Cute was not the word the Blue Jays used one week ago, as they found themselves waving weakly at Lilly's confusing array of speed-changes on his fastball, curve ball, and changeup. Down by one, thanks to a bernie Williams homer in the first, the Jays were held scoreless through six and two-thirds innings, as Lilly recorded nine strikeouts, walked only one, and gave up only two hits. The heartbreaker in that game came on the third batter of the seventh, who would have been Lilly's last man. Backup catcher Tom Wilson smashed a home run into the short porch in right field at Yankee Stadium. Lilly shouted "no!" as the ball left the bat--he knew he had just made the one mistake he couldn't afford to make, losing his chance at a decision in the game. (Things got worse from there, as the Yankees ended up losing the game 5-4 in the tenth.) Last year, in twenty starts, he had never once taken a game through the seventh, and last week had been his first try.

In Seattle, the stakes were higher. Lilly carried a no-hitter into the eighth inning. The only man who had been on was Jeff Cirillo, who had been on twice, both times from being hit by Lilly pitches. In the eighth it all unraveled on Lilly again, this time though, the Yankees had not scored even a single run for him (they missed some opportunities, wasting a triple from Soriano in the 6th, a leadoff double from VanderWal in the eighth). Lilly opened the inning by striking out Carols Guillen looking, but then fell behind Dan Wilson 3-0. He walked him on five pitches. Wilson came out for a pinch runner, Luis Ugueto, and Desi Relaford came to the plate. As Relaford's at bat dragged on to 2-2, Steve Karsay got up in the bullpen.

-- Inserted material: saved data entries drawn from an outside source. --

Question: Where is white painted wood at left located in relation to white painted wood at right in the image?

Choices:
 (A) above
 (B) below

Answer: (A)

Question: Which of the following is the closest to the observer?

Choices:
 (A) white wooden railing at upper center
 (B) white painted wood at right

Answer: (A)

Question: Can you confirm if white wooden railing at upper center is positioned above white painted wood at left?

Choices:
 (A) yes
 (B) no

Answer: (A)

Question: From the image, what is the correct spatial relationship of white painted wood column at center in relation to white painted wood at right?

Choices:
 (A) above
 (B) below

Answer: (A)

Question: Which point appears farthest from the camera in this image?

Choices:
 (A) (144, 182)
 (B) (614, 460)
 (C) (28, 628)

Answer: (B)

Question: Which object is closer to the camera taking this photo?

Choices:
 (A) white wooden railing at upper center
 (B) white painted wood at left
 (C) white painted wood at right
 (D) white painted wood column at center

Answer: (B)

Perhaps it was Karsay's action that broke the spell for Lilly, or perhaps it was just the young lefty running out of gas, pitching more innings in a row than he ever had before in the bigs. The karma of the walk came back to bite him. Lilly threw a fastball that was supposed to tail away from Relaford, but it got too much of the plate, and as Ugueto was trying to steal third, Relaford lined the ball into right.

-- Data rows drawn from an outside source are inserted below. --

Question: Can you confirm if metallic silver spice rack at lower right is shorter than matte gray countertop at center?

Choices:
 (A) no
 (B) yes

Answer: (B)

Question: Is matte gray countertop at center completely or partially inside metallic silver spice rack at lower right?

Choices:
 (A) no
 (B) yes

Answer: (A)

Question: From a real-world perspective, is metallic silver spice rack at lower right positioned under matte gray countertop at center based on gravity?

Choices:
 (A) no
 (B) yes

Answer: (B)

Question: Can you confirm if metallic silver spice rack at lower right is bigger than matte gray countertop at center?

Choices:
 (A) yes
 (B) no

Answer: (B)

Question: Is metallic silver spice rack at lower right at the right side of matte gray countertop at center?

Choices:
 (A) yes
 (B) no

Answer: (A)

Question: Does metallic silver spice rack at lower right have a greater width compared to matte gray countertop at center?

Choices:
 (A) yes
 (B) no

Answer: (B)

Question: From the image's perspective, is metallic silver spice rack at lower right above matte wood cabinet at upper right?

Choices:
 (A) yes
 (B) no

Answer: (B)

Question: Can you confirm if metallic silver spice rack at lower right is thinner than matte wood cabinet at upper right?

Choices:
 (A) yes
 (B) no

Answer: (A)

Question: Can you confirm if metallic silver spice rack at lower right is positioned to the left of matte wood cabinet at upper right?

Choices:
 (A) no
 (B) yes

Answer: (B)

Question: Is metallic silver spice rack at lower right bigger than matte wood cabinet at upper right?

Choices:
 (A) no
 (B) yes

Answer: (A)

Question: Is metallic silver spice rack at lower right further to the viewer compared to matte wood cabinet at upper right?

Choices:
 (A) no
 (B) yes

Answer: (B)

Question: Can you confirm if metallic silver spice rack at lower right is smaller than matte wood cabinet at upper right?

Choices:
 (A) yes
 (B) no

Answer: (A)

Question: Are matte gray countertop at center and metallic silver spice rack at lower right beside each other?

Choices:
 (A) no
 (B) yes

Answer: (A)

Gerald Williams, a man with a gun for an arm, got to the ball quickly, but had not realized that Ugueto had slid into third, or he might have held the runner there with a throw home. Instead, Ugueto picked himself up and ran home safely. One hit, one run. Relaford was erased trying to steal by outstanding defensive catcher Alberto Castillo, and Lilly then struck out Charles Gipson, looking, to end the inning. But that one run had cost him. Kazahiro Sasaki, despite allowing a hit and a walk in the ninth, closed the door on the 1-0 Mariners win.

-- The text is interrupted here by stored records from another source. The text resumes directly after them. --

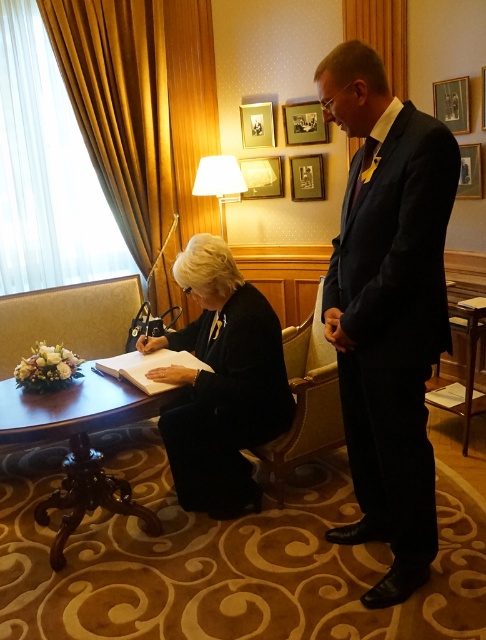 Question: In this image, where is navy blue suit at center located relative to wooden table at lower right?

Choices:
 (A) below
 (B) above

Answer: (B)

Question: Estimate the real-world distances between objects in this image. Which object is farther from the mahogany wood round table at lower left?

Choices:
 (A) black fabric jacket at lower center
 (B) wooden table at lower right
 (C) black suit at center
 (D) navy blue suit at center

Answer: (B)

Question: Does black suit at center have a greater width compared to mahogany wood round table at lower left?

Choices:
 (A) yes
 (B) no

Answer: (B)

Question: Which point is farther to the camera?

Choices:
 (A) (94, 484)
 (B) (438, 388)
 (C) (241, 307)

Answer: (B)

Question: Does black suit at center have a lesser width compared to mahogany wood round table at lower left?

Choices:
 (A) no
 (B) yes

Answer: (B)

Question: Which point is closer to the camera taking this photo?

Choices:
 (A) (410, 308)
 (B) (457, 330)

Answer: (A) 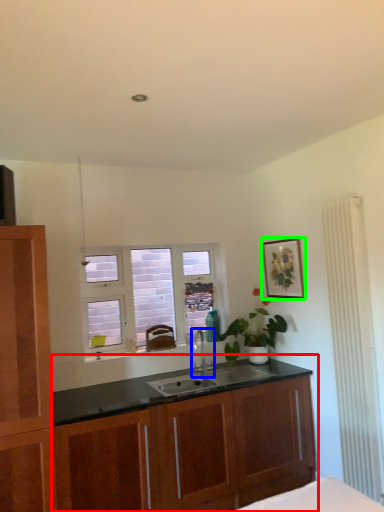 Question: Considering the real-world distances, which object is closest to cabinetry (highlighted by a red box)? tap (highlighted by a blue box) or picture frame (highlighted by a green box).

Choices:
 (A) tap
 (B) picture frame

Answer: (A) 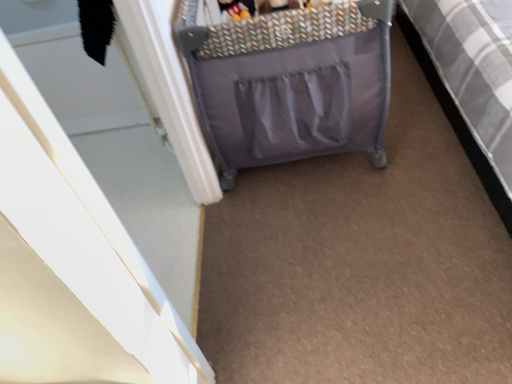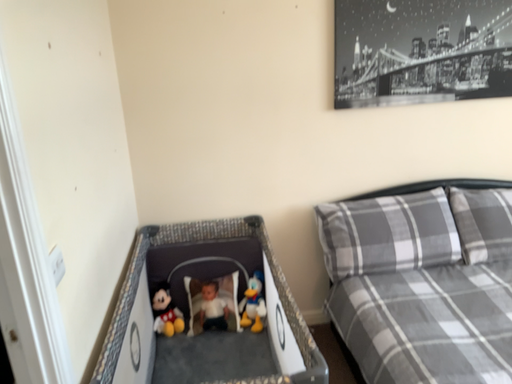 Question: Which way did the camera rotate in the video?

Choices:
 (A) rotated downward
 (B) rotated upward

Answer: (B) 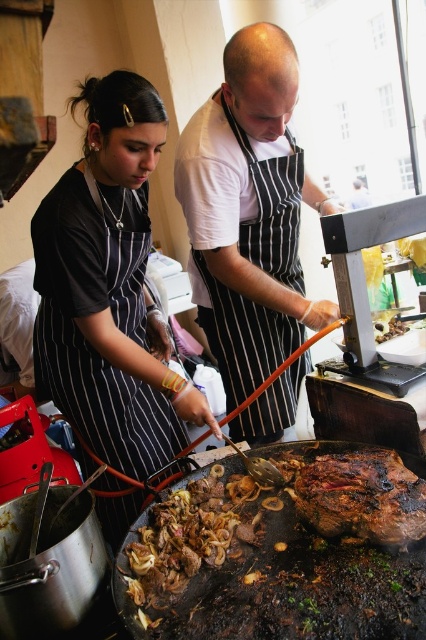 You are a customer at this food stall and want to know which item is taller between the brown crispy meat at center and the brown crispy bread at center. Can you tell me?

The brown crispy meat at center is taller than the brown crispy bread at center according to the description.

You are standing in front of the food stall and see two points marked in the image. Which point, point (399, 460) or point (374, 336), is closer to you?

Point (399, 460) is closer to the viewer than point (374, 336).

What is the object located at the coordinates point [249,212] in the image?

The point [249,212] marks the white striped apron at center. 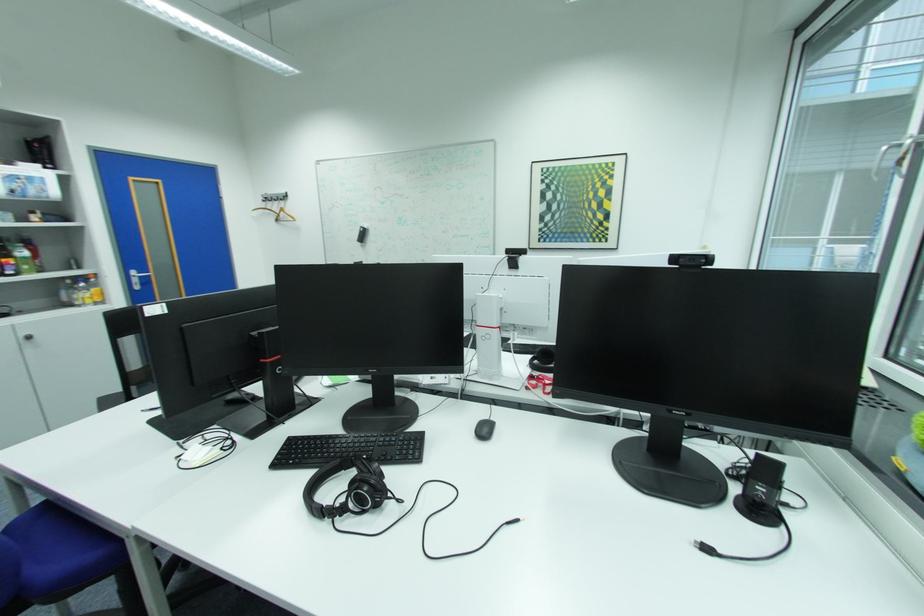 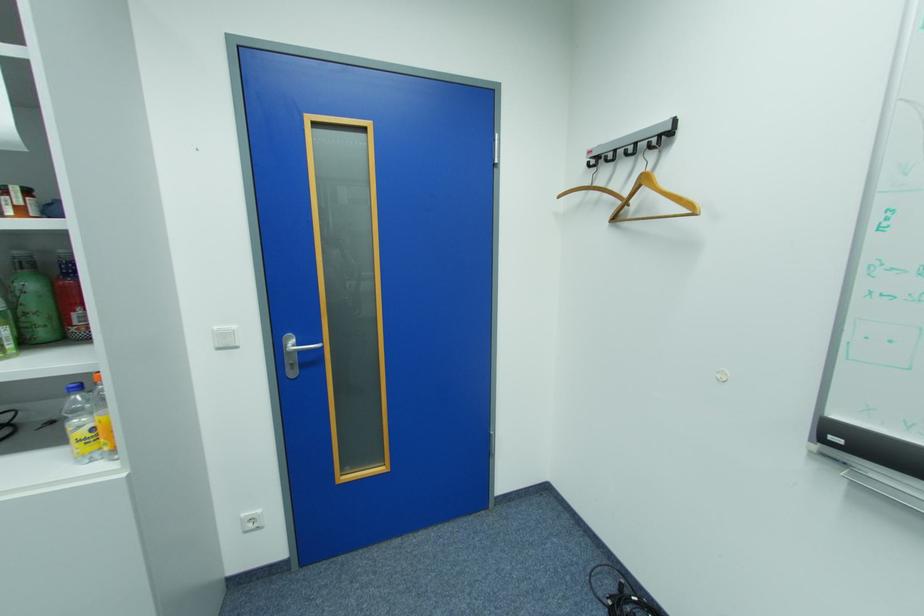 Where in the second image is the point corresponding to (274,199) from the first image?

(606, 159)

If I were Ted Lilly's mother, or manager, I'd be telling him right now how proud I am. Forget the losses,look at how well he's pitched! (ERA around 1.25?! K/BB ratio 22/3!?) He has matured since last year, his stuff is damn good, and the thing that has to make Joe Torre and others happy is that if Lilly can keep this up, they have a genuine stud on their hands. He's only twenty six years old, while Clemens and Wells are pushing forty. The Yankees can't very well go scoreless for him every time, either. If he keeps pitching this way, if he shows the guts, determination, control, and concentration he showed tonight, then this won't be the last chance he'll have at a no-hitter. I'm sure that's what a young Mike Mussina was told the first time he took a no-hitter deep as an Oriole. Maybe Mussina is telling Lilly that very thing on the bus back to the hotel right now.

If you believe in mystical coincidences, here's one for you. Derek Lowe of the Boston Red Sox pitched the first no-hitter in Fenway Park since 1965 earlier today, against the Devil Rays. Hideo Nomo pitched one for the Sox last year on the second game of the season, versus Baltimore. The last time Boston starters pitched no-hitters in back to back seasons was in 1917 and 1918. 1918 was the last time the Sox won a World Series. To have Lilly lose his no-hit bid on the same day that Lose completed his only makes it seem all the more cosmic a sign that the Red Sox will finally rise up and vanquish their New York oppressors.

Me? I think that's the way it always looks in April in Boston. Let's see a showdown in September, Lowe versus Lilly, and then see who comes out on top.